PFUE : La France veut réformer un marché de l’énergie devenu « absurde » – EURACTIV.fr

Une PFUE pour réformer un marché de l’énergie « absurde » : c’est l’un des projets, à moyen terme, de la France, pour atteindre l’indépendance énergétique, comme l’a expliqué Bruno Le Maire, le ministre de l’Economie.

Le ministre s’exprimait le 9 mars dans le cadre d’une conférence organisée par la présidence française du Conseil de l’Union européenne pour “Renforcer l’autonomie énergétique européenne et réussir la transition écologique”. 

La stratégie d’indépendance énergétique de l’Europe, qui sera au cœur des échanges lors du sommet des chefs d’Etats à Versailles les 10 et 11 mars, est actée. Mais encore faut-il que les 27 s’accordent sur les moyens pour y parvenir.

Selon Bruno Le Maire, le calendrier de mise en œuvre de cette stratégie verra s’enchevêtrer des actions de court, moyen et long terme. Et parmi elles, la réforme du marché de l’énergie, à moyen terme. 

« Un marché européen de l’énergie dans lequel le prix de l’électricité décarbonée reste dépendant du prix des énergies fossiles est absurde » a surenchéri le ministre. « Plus le prix du gaz s’envole, plus cette réalité est perceptible par tout le monde. »

Bruno Le Maire propose de fixer les prix en fonction « du coût moyen de production des énergies décarbonées et pas du prix des énergies fossiles, et certainement pas du prix du gaz ». 

La réforme du marché devrait être discutée à Versailles. Bruno Le Maire s’est dit « persuadé que la Commission européenne proposera des ajustements de règles nécessaires, même temporaires, en ce sens ». 

Des discussions à Versailles

Après avoir été plutôt peu encline à faire évoluer le marché de l’énergie, la Commission européenne lâche du lest. Dans son plan “REPowerEU”, dévoilé le 8 mars et visant, notamment, à rendre l’Europe indépendante des combustibles fossiles russes – le gaz, le pétrole et le charbon – « bien avant 2030 », elle accepte de reconsidérer les choses.

Pour faire face à la flambée des prix de l’énergie, elle envisage en effet d’évaluer « les possibilités d’optimisation de l’organisation du marché de l’électricité en tenant compte du rapport final de l’Agence de l’UE pour la coopération des régulateurs de l’énergie et d’autres contributions sur les avantages et les inconvénients des mécanismes alternatifs de tarification pour maintenir l’électricité à un prix abordable, sans perturber l’approvisionnement et les investissements supplémentaires dans la transition écologique. » 

Mais toutes les parties prenantes ne sont pas convaincues par une réforme du marché. « Un nombre important de pays membres soutiennent notre marché de l’électricité tel qu’il existe » a ainsi rappelé Kadri Simson, la commissaire européenne en charge de l’Energie. « La situation actuelle est extraordinaire et nécessite des mesures extraordinaires, mais pour autant, n’abandonnons pas tout ce que nous avons réussi à faire jusqu’ici ! » a-t-elle plaidé. 

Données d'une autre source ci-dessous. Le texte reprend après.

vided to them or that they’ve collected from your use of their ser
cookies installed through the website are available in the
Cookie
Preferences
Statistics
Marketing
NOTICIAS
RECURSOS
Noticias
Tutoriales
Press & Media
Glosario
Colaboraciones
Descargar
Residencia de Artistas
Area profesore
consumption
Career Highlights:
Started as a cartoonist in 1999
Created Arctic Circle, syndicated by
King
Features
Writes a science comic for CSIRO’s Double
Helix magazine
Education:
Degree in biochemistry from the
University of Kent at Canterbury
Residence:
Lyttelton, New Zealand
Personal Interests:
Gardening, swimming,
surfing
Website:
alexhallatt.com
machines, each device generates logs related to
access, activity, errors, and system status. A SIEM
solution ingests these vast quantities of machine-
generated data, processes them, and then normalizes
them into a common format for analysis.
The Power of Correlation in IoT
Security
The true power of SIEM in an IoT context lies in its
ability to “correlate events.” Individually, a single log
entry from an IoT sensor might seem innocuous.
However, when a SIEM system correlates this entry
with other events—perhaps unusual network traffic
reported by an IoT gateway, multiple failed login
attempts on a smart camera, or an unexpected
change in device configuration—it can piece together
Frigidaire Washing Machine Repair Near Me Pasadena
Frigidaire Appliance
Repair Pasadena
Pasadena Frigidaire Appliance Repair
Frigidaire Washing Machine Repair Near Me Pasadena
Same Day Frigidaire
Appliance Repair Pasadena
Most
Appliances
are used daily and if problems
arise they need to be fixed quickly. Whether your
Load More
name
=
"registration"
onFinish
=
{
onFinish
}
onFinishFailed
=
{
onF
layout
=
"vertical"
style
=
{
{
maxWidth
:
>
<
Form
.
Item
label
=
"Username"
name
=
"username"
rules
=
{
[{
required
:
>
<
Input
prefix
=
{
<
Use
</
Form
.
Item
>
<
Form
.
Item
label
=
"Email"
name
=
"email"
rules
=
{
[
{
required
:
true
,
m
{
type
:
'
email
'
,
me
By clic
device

S’il reconnaît que le contexte actuel de guerre entre la Russie et l’Ukraine « montre les limites du marché » de l’énergie, Christian Zinglersen, le directeur général de l’Agence de coopération des régulateurs de l’énergie, estime que, « dans sa grande majorité », son fonctionnement est convenable. 

Le marché européen de l’énergie est « probablement l’un des plus efficaces au monde », a-t-il soutenu notamment au regard de la sécurité d’approvisionnement qu’il confère aux pays membres. 

Le président de la Commission de régulation de l’énergie, Jean-François Carenco, pousse à davantage de remise en cause. « A partir du moment où le produit dont le coût marginal est retenu sur l’ensemble de la plaque européenne devient fou, absurde, il nous faut réfléchir, sans remettre en cause cette solidarité européenne absolue, (…) à comment on évolue avec ce double objectif, [de transition écologique et de solidarité] » a-t-il suggéré.

De quoi alimenter les débats à Versailles.

Pour rappel, dès le lancement de la PFUE, concernant la politique énergétique, Barbara Pompili, ministre de la transition écologique, a plaidé pour une “accélération de la décarbonation de l’économie’’, et pour faire avancer les négociations au Conseil sur les directives sur l’efficacité énergétique et sur les énergies renouvelables. La présidence travaillera également sur les dernières propositions du paquet “Fit for 55’’ sur le système gazier, les bâtiments et le méthane. Enfin, la hausse des prix de l’énergie continuera à faire l’objet de discussions approfondies.